EIG Global Energy Partners agreed to drop its opposition to a buyout of money management firm TCW by employees and private equity firm The Carlyle Group, removing an impediment to the sale of the firm by French bank Societe Generale.
The three companies announced the deal Wednesday in a joint news release, ending the legal dispute in which EIG, a former TCW affiliate that still runs joint energy investment funds with the Los Angeles money manager, sued to stop the deal.
Informed sources say the TCW buyout is now expected to close by the end of January. TCW officials announced the deal in August and said publicly that they expected to close the transaction in the first quarter of 2013.
An arbitration session had been scheduled for Jan. 28 over EIG's contention that the TCW sale would give Carlyle, which competes with EIG through its own energy funds, access to confidential EIG information.
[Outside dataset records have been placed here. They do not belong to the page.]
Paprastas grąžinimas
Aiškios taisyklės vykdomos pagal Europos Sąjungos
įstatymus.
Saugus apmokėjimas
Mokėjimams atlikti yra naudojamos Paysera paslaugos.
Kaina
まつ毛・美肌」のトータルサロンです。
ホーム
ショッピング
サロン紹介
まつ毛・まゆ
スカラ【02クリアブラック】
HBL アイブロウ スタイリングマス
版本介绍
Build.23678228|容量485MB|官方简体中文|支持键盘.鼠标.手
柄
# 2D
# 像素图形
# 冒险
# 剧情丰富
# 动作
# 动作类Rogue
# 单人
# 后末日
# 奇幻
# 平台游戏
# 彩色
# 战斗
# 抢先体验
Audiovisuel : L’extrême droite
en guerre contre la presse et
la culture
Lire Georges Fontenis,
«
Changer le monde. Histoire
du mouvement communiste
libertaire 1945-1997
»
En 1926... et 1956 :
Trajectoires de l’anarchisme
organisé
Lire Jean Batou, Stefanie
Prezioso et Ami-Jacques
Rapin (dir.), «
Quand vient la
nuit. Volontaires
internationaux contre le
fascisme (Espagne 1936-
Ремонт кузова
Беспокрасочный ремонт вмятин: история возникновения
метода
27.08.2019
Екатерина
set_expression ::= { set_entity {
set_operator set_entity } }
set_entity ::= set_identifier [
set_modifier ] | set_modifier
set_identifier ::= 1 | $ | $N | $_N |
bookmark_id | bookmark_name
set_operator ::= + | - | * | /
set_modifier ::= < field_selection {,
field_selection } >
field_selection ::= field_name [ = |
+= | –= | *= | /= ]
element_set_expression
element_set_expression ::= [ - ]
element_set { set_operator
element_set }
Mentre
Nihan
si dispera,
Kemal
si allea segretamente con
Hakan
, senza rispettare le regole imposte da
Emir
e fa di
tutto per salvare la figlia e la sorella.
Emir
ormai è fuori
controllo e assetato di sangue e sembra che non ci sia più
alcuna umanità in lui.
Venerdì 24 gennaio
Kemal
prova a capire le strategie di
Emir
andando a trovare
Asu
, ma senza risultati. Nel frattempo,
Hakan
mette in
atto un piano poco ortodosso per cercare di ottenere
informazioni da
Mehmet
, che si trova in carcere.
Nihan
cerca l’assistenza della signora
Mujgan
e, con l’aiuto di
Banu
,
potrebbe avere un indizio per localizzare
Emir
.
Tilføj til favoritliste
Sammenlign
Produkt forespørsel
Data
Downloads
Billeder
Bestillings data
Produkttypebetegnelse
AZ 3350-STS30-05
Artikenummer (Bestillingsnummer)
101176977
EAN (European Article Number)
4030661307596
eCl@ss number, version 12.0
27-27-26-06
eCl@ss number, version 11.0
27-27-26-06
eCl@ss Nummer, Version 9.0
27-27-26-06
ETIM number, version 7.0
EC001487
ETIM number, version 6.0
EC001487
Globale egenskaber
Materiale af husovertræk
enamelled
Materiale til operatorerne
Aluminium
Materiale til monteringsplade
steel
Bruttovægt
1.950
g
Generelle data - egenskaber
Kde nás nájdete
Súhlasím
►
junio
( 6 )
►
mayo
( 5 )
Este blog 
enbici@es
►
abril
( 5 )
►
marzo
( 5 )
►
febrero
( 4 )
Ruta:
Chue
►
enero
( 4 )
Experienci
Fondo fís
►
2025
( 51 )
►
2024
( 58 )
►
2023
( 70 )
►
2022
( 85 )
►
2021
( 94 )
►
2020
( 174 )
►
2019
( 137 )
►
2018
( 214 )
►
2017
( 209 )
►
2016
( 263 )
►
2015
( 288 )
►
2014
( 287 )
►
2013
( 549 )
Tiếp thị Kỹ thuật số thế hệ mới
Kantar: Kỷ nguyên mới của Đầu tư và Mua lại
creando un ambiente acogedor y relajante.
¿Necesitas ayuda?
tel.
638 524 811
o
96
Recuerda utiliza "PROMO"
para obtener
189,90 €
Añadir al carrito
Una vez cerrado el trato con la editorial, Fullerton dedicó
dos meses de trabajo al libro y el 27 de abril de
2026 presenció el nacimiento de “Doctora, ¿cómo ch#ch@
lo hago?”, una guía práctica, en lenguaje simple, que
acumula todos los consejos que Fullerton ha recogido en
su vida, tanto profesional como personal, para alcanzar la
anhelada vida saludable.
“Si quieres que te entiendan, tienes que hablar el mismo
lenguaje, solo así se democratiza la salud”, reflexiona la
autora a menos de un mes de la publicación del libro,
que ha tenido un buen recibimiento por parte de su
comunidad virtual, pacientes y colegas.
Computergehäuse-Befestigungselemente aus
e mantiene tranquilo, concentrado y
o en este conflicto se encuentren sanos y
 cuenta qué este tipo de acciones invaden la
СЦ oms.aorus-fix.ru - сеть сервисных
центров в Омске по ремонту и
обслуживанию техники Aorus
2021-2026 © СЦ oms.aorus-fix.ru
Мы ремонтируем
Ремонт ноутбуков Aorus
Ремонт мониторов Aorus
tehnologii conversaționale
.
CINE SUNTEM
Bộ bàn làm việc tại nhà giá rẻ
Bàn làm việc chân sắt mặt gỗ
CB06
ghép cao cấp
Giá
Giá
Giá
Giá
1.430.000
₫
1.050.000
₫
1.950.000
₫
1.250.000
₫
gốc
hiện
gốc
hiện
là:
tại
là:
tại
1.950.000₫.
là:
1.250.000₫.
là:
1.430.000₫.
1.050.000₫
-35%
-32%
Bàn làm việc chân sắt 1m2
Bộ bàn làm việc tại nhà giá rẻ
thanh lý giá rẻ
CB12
EIG CEO Blair Thomas said in an interview that the settlement resolves all outstanding issues and the deal involves EIG paying a fee to TCW; in exchange, the money manager will share no economic interest in future EIG funds. EIG spun off from TCW in early 2010.
Mr. Thomas would not disclose the fee, but said he was very happy with the outcome.
A TCW document had shown that TCW planned to receive management and incentive fees from future funds that it anticipated would raise more than $7 billion through December 2020.
Mr. Thomas said TCW will still receive a 33% fee split from funds totaling $6 billion that were raised when EIG was part of TCW and a 25% fee split from another $4 billion-plus fund that was raised after the spinoff.
In a statement, TCW President and CEO David Lippman said he was pleased with the agreement, noting it allows TCW to maintain its economic interest in existing funds and protects the interests of investors in the funds because EIG will still manage them.